News Release

Climate change clues in the rough seas of the Southern Ocean

Research expedition looks at water mixing in the Southern Ocean

Grant and Award Announcement

National Oceanography Centre, UK

Preparing the Sub-surface Profilers

image: A swarm of 150 sub-surface profilers will be used by the oceanographers to measure turbulence and eddies in the Southern Ocean. view more 

Credit: National Oceanography Centre

On 30th November 2010 scientists aboard the RRS James Cook will be leaving Punta Arenas, Chile to study the movement of water in the Southern Ocean – from the surface to the deep abyss. Dr Mike Meredith of the British Antarctic Survey and Dr Alberto Naveira Garabato of the UK's National Oceanography Centre, Southampton will be leading an international team to study how different water masses mix in this remote ocean.
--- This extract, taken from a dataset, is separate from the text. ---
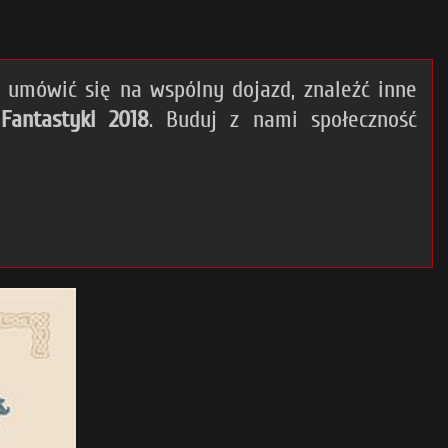
umówić się na wspólny dojazd, znaleźć inne
Fantastyki 2018
. Buduj z nami społeczność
During the six-week expedition the scientists will be looking for signs of a man-made tracer that was released two years ago at a depth of 1500 metres. The team will be measuring how far and deep it has travelled, indicating the rate of horizontal and vertical mixing between different water layers.

Alberto Navieira Garabato said: 'The Southern Ocean is the main place in the global ocean where water masses get exchanged between the surface and the deep ocean floor, carrying with them heat, carbon and nutrients. The eddies and currents in the Southern Ocean play a crucial role in the global circulation and even have an effect as far away as the North Atlantic.'

The tracer was released into the Antarctic Circumpolar Current – the strongest of the world's ocean currents – two years ago by an American team that included Dr James Ledwell and colleagues from the Woods Hole Oceanographic Institution. James Ledwell joins this team to record its progress. The man-made tracer, trifluoromethyl sulphur pentafluoride (CF3SF5) is detectable in minute concentrations. It will remain in the ocean for decades until it escapes through the sea surface.
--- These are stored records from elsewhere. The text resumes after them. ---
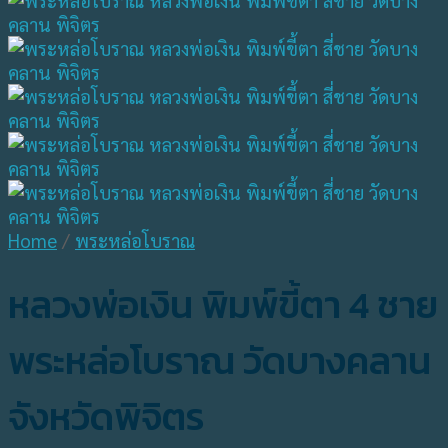
Home
/
พระหล่อโบราณ
หลวงพ่อเงิน พิมพ์ขี้ตา 4 ชาย
พระหล่อโบราณ วัดบางคลาน
จังหวัดพิจิตร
Mike Meredith said: "The Antarctic Circumpolar Current circles Antarctica with no interruption by land masses, linking the Pacific, Atlantic, Indian and Southern Oceans. We will be measuring how eddies mix water masses across the ACC with a swarm of 150 subsurface floats, and how the underlying seabed affects the turbulence of this current as it flows over the underwater topography with turbulence-measuring profilers. This will be the first time that some of these measurements are made in the Southern Ocean."

There are several reasons why mixing in the Southern Ocean is of interest to the scientists. As well as heat exchange between the oceans, this mixing brings nutrients from the deep ocean to the surface – nutrients needed by phytoplankton. In addition to being the base of the ocean food chain, phytoplankton plays a key role in the carbon cycle – it removes the carbon dioxide generated by burning fossil fuel carbons from the atmosphere to the deep ocean. Ocean mixing also affects the global concentration of atmospheric CO2 as it is sensitive to the rate at which this exchange happens. Measuring all these factors will help quantify the rate of climate change.

Joining the NOC and BAS oceanographers are scientists from a number of British and American institutions, including the Universities of East Anglia, Florida State, Southampton and Washington; Lamont-Doherty Earth Observatory and Woods Hole Oceanographic Institution. The expedition is funded by the UK's Natural Environment Research Council (NERC) and the American National Science Foundation (NSF) and is part of the DIMES project consortium. (DIMES, the Diapycnal and Isopycnal Mixing Experiment in the Southern Ocean) Isopycnal means approximately horizontal mixing – along surfaces of constant seawater density, diapycnal means approximately vertical mixing – across surfaces of constant seawater density. The experiment aims to determine how much of each is involved in returning the deep water that sinks in the North Atlantic to the ocean surface.